Philippine government agency

The National Telecommunications Commission (NTC; Pambansang Komisyon sa Telekomunikasyon) is the telecommunications regulator of the Philippines.

It is an attached agency of the Department of Information and Communications Technology responsible for the supervision, adjudication and control over all telecommunications services and radio and television networks throughout the country.

==History==
The National Telecommunications Commission (NTC) was established in 1979 under Executive Order No. 546. It took over the regulatory responsibilities of two former agencies—the Board of Communications and the Telecommunications Control Bureau—which were dissolved at the same time.

The NTC is the primary government body responsible for regulating telecommunications services and television networks across the Philippines. It sets and enforces rules on how these services are established, operated, and maintained nationwide.

In some cases, the NTC acts like a court by hearing disputes and issuing legally binding decisions. While it operates independently when making these regulatory and legal decisions, it is administratively attached to the Department of Information and Communications Technology. Decisions made by the NTC in this role may be appealed directly to the Supreme Court of the Philippines.

===Timeline===

- 1927: Act No. 3396 known as the Ship Radio Station Law was enacted. The Radio Construction and Maintenance Section, the first radio regulatory office was charged to enforce the said law.
- 1931: Act No. 3846 known as the Radio Control Law was enacted. The Radio Control Division in the Bureau of Post was created under the jurisdiction of the then Secretary of Commerce and Communications.
- 1939: The Radio Control Division was transferred to the Department of National Defense which was organized pursuant to Executive Order No. 230.
- 1947: The Radio Control Division was again transferred to the Department of Commerce and Industry which was created pursuant to Executive Order No. 230.
- 1951: Republic Act No. 1476 was enacted abolishing the Radio Control Board.
- 1962: Department Order 51 was issued changing the name of the Radio Control Division to the Radio Control Office.
- 1972: The Board of Communications (BOC) was created under the Integrated Reorganization Law.

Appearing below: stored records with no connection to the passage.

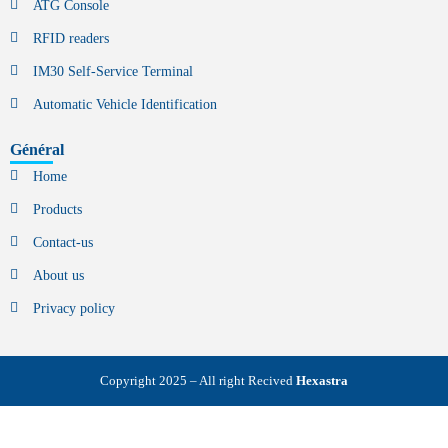
ATG Console
RFID readers
IM30 Self-Service Terminal
Automatic Vehicle Identification
Général
Home
Products
Contact-us
About us
Privacy policy
Copyright 2025 – All right Recived
Hexastra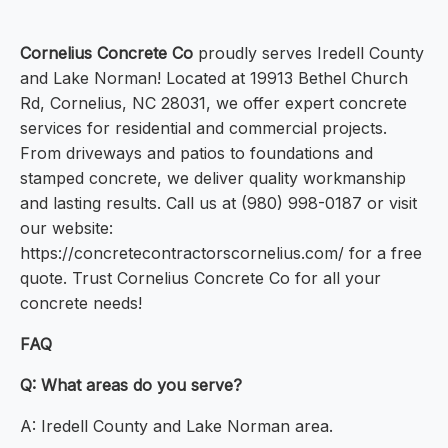
Cornelius Concrete Co
proudly serves Iredell County
and Lake Norman! Located at 19913 Bethel Church
Rd, Cornelius, NC 28031, we offer expert concrete
services for residential and commercial projects.
From driveways and patios to foundations and
stamped concrete, we deliver quality workmanship
and lasting results. Call us at (980) 998-0187 or visit
our website:
https://concretecontractorscornelius.com/ for a free
quote. Trust Cornelius Concrete Co for all your
concrete needs!
FAQ
Q: What areas do you serve?
A: Iredell County and Lake Norman area.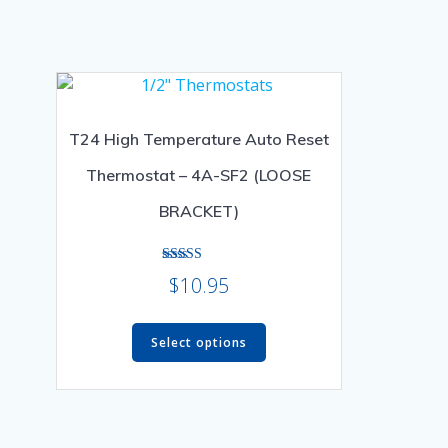
T24 High Temperature Auto Reset
Thermostat – 4A-SF2 (LOOSE
BRACKET)
Rated
$
10.95
5.00
out of 5
This
Select options
product
has
multiple
variants.
The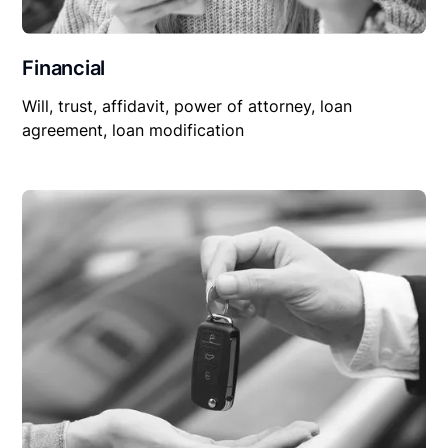
Financial
Will, trust, affidavit, power of attorney, loan
agreement, loan modification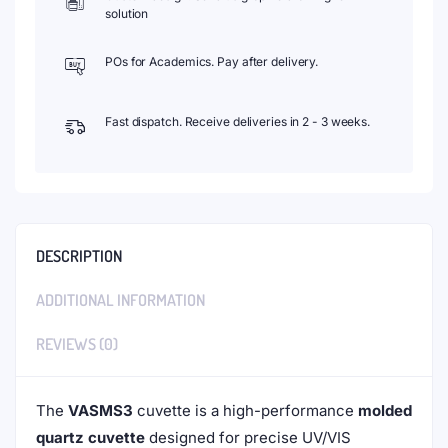
solution
POs for Academics. Pay after delivery.
Fast dispatch. Receive deliveries in 2 - 3 weeks.
DESCRIPTION
ADDITIONAL INFORMATION
REVIEWS (0)
The
VASMS3
cuvette is a high-performance
molded
quartz cuvette
designed for precise UV/VIS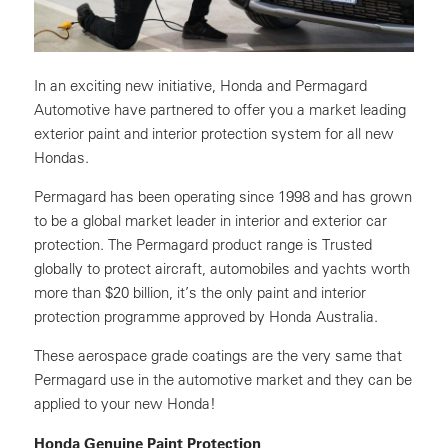
In an exciting new initiative, Honda and Permagard
Automotive have partnered to offer you a market leading
exterior paint and interior protection system for all new
Hondas.
Permagard has been operating since 1998 and has grown
to be a global market leader in interior and exterior car
protection. The Permagard product range is Trusted
globally to protect aircraft, automobiles and yachts worth
more than $20 billion, it’s the only paint and interior
protection programme approved by Honda Australia.
These aerospace grade coatings are the very same that
Permagard use in the automotive market and they can be
applied to your new Honda!
Honda Genuine Paint Protection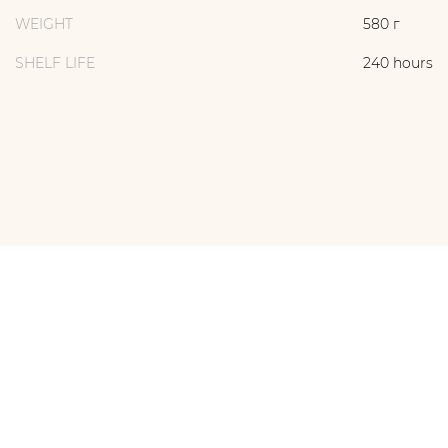
WEIGHT
580 г
SHELF LIFE
240 hours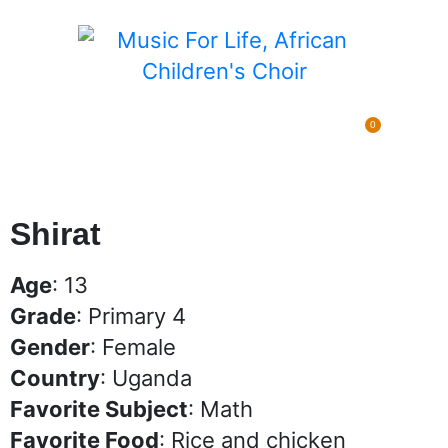
0
Pending Sponsorships
$
0.00
Shirat
Age
: 13
Grade
: Primary 4
Gender
: Female
Country
: Uganda
Favorite Subject
: Math
Favorite Food
: Rice and chicken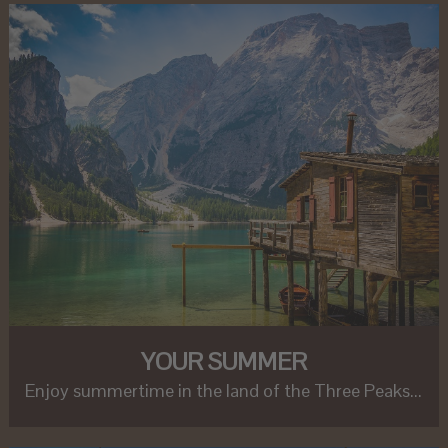
YOUR SUMMER
Enjoy summertime in the land of the Three Peaks...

It was the first quasi-judicial body with adjudicatory powers on matters involving telecommunications services.
- 1974: The Radio Control Office was renamed the Telecommunications Control Bureau.
- 1979: By virtue of Executive Order No. 546, the TCB and the BOC were integrated into a single entity now known as the National Telecommunications Commission. The Ministry of Transportation and Communications, which was created under the same Order has administrative jurisdiction over the NTC.
- 1987: President Corazon Aquino issued Executive Order 125-A making the NTC an attached agency of the Department of Transportation and Communications (DOTC).
- 2004: President Gloria Macapagal Arroyo issued Executive Order No. 269 creating the Commission on Information and Communications Technology (CICT) and transferring the NTC from the DOTC to the CICT.
- 2005: President Gloria Macapagal Arroyo issued Executive Order No. 454 transferring the NTC back to the DOTC.
- 2008: President Gloria Macapagal Arroyo issued Executive Order No. 648 transferring the NTC back to the CICT.
- 2011: President Benigno Aquino III issued Executive Order No. 47 which retains the NTC under the Office of the President as part of the Other Executive Offices (OEO)
- 2016: President Benigno Aquino III signed Republic Act No. 10844 creating the Department of Information and Communications Technology (DICT) and making the NTC an attached agency of the newly created executive department.

==Effectiveness==
The National Telecommunications Commission has been "hands off" since 1995 with the passage of Republic Act No. 7925, which deregulated and privatized the telecom industry. It is argued, that the "hands off" approach resulted in the Philippines having one of the slowest Internet in Asia. The NTC itself stated the said law is the "reason why the government has difficulty in regulating internet service today."

==Head==
The NTC is headed by a commissioner appointed by the President.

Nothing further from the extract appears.